Certain legal matters in connection with this offering will be passed upon for us by Goodwin Procter LLP, Boston, Massachusetts. Any underwriters will also be advised about the validity of the securities and other legal matters by their own counsel, which will be named in the prospectus supplement.

EXPERTS

The consolidated financial statements of resTORbio, Inc. and subsidiaries as of December 31, 2017 and 2016 and for the year ended December 31, 2017 and the period July 5, 2016 (inception) through December 31, 2016, have been incorporated by reference herein and in the registration statement in reliance upon the report of KPMG LLP, independent registered public accounting firm, incorporated by reference herein, and upon the authority of said firm as experts in accounting and auditing.

WHERE YOU CAN FIND MORE INFORMATION

This prospectus is part of a registration statement that we have filed with the SEC. Certain information in the registration statement has been omitted from this prospectus in accordance with the rules of the SEC. We are subject to the information requirements of the Exchange Act and, in accordance therewith, file annual, quarterly and special reports, proxy statements and other information with the SEC. These documents may be accessed through the SEC’s electronic data gathering, analysis and retrieval system, or EDGAR, via electronic means, including the SEC’s home page on the Internet (www.sec.gov).

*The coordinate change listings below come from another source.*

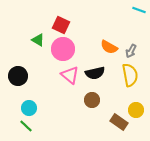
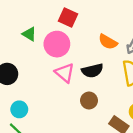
red square: (61, 25) -> (68, 17), moved

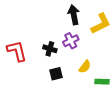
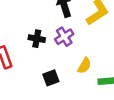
black cross: (50, 49) -> (37, 39), moved

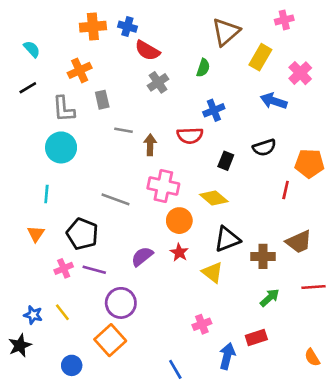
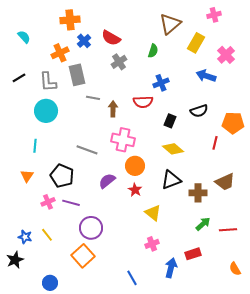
blue cross: (127, 27) -> (84, 41), moved, turned 32
black line: (28, 88) -> (19, 78), moved
gray rectangle: (102, 100) -> (77, 75), size x1.5
yellow diamond: (214, 198) -> (173, 149), moved
purple semicircle: (142, 256) -> (107, 181), moved
yellow triangle: (213, 272) -> (153, 213), moved
red line: (313, 287) -> (228, 230), moved
blue circle: (72, 365) -> (50, 283), moved

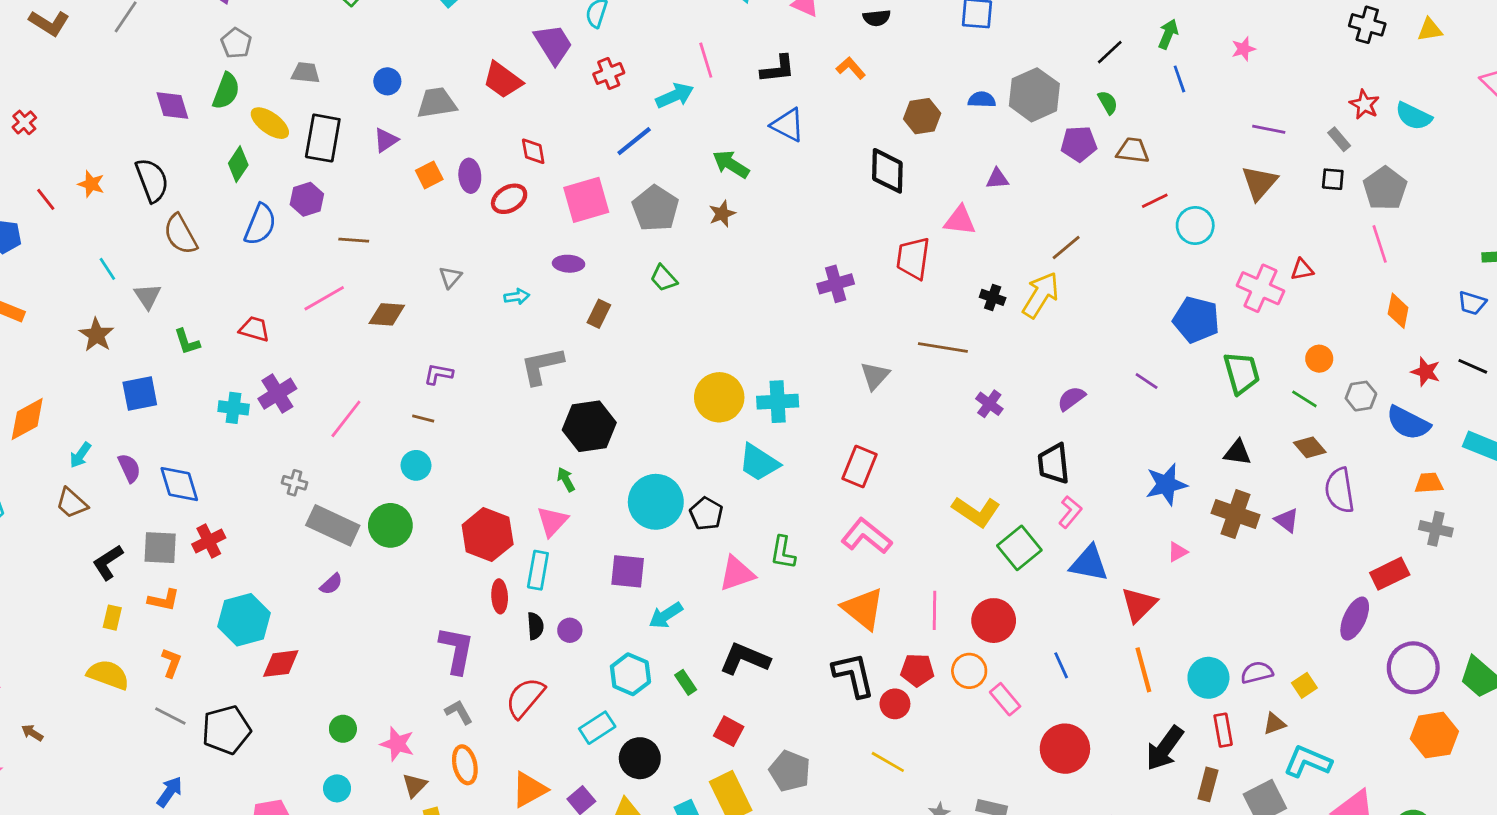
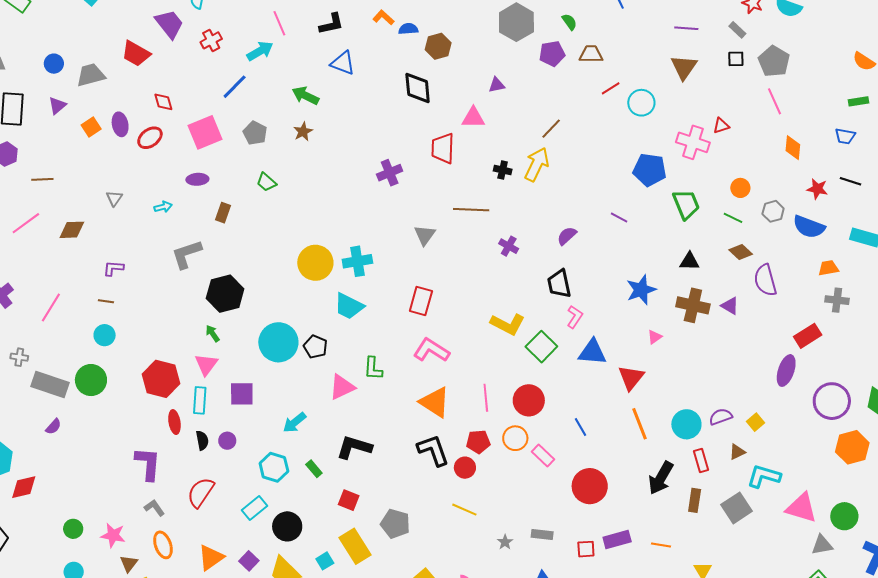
blue semicircle: (982, 100) -> (408, 29), moved
gray pentagon: (655, 208) -> (255, 133), size x0.7
purple square: (628, 571) -> (242, 394), moved

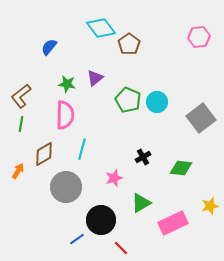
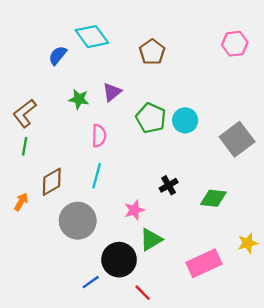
cyan diamond: (101, 28) -> (92, 37), moved
pink semicircle: (65, 115) -> (99, 136), moved, size x0.7
green triangle: (141, 203) -> (151, 240), moved

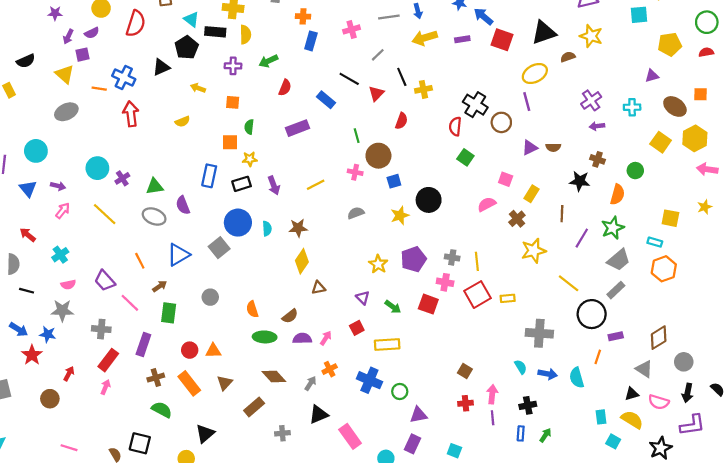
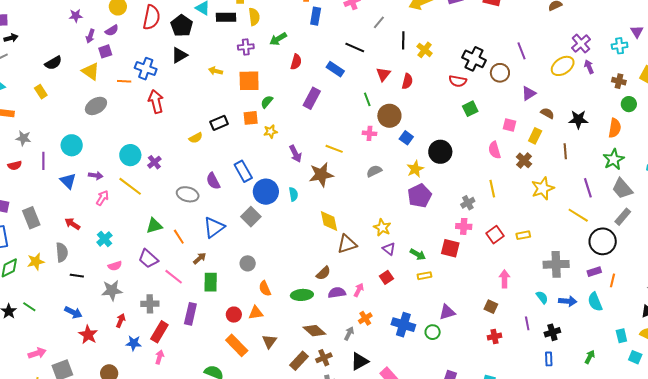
black pentagon: (187, 47) -> (182, 26), moved
yellow ellipse: (535, 74) -> (563, 66), moved
purple triangle: (652, 76) -> (637, 32), moved, turned -40
black line: (402, 77) -> (403, 40), turned 30
yellow cross: (423, 89) -> (425, 50), turned -35
red triangle: (376, 93) -> (383, 74), moved
orange square: (233, 102) -> (249, 81), size x1.6
yellow semicircle: (182, 122) -> (196, 138), moved
red semicircle: (455, 126) -> (458, 81), turned -78
purple arrow: (597, 126) -> (589, 67), turned 80
green semicircle: (249, 127) -> (267, 102), turned 40
purple rectangle: (297, 128) -> (312, 98), turned -35
brown semicircle: (553, 147) -> (547, 113), moved, turned -144
green square: (465, 157) -> (470, 109), turned 35
brown cross: (598, 159) -> (619, 81), moved
blue rectangle: (209, 176) -> (243, 171), moved, turned -35
blue square: (394, 181) -> (406, 138), turned -32
black rectangle: (242, 184) -> (219, 123), moved
yellow line: (316, 185) -> (334, 149), turned 54
green triangle: (155, 186) -> (154, 226), moved
pink semicircle: (487, 204) -> (494, 150), turned -72
yellow line: (105, 214) -> (130, 186), moved
brown star: (298, 228) -> (321, 175), moved, size x1.4
purple line: (582, 238) -> (588, 188), moved, turned -42
gray cross: (452, 257) -> (468, 203), turned -32
purple pentagon: (414, 259) -> (420, 196), moved
gray trapezoid: (619, 260) -> (622, 189), turned 95
yellow diamond: (302, 261) -> (329, 221), turned -40
yellow line: (477, 261) -> (492, 189), moved
yellow star: (378, 264) -> (382, 228), moved
brown triangle: (318, 288) -> (347, 244), size x1.5
red square: (478, 295) -> (495, 235), size x0.7
orange semicircle: (252, 309) -> (265, 288), moved
blue star: (48, 334) -> (134, 343), moved
purple rectangle: (616, 336) -> (594, 272), moved
yellow rectangle: (387, 344) -> (424, 276), moved, size x0.6
red arrow: (69, 374) -> (121, 321), moved
brown cross: (156, 378) -> (324, 358), moved
pink arrow: (492, 394) -> (504, 279), moved
purple triangle: (418, 415) -> (447, 312), moved
purple line: (493, 418) -> (527, 323), moved
green arrow: (545, 435) -> (590, 357), moved

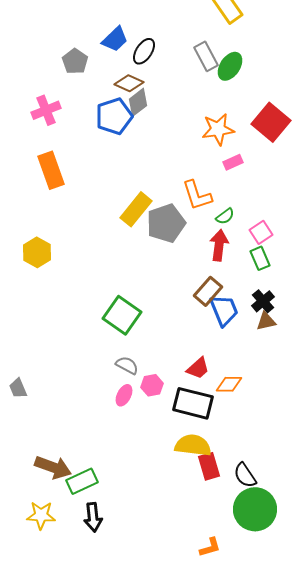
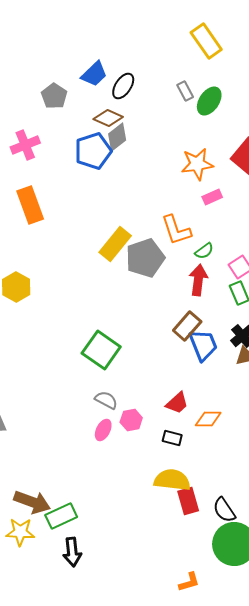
gray rectangle: (206, 56) -> (185, 91), size x0.7
black rectangle: (193, 403) -> (172, 438), size x0.5
yellow star: (41, 515) -> (20, 532), moved

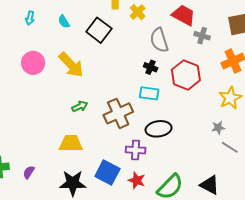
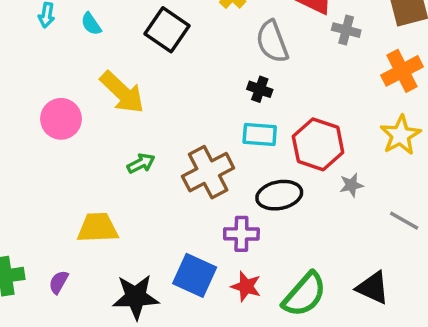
cyan semicircle: (64, 22) -> (91, 24), moved
pink circle: (33, 63) -> (61, 119), moved
red hexagon: (186, 75) -> (318, 144), moved
gray star: (218, 128) -> (351, 185), moved
yellow trapezoid: (71, 144) -> (98, 228), moved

We have the authority to designate and issue more than one class or series of stock having various preferences, conversion and other rights, voting powers, restrictions, limitations as to dividends, qualifications, and terms and conditions of redemption. See “Description of Capital Stock.” We will furnish a full statement of the relative rights and preferences of each class or series of our stock which has been so designated and any restrictions on the ownership or transfer of our stock to any shareholder upon request and without charge. Written requests for such copies should be directed Investor Relations Department, resTORbio, Inc., 500 Boylston Street, 12th Floor, Boston, MA 02116, and our website is located at www.restorbio.com. Information contained on our website is not incorporated by reference into this prospectus and, therefore, is not part of this prospectus or any accompanying prospectus supplement.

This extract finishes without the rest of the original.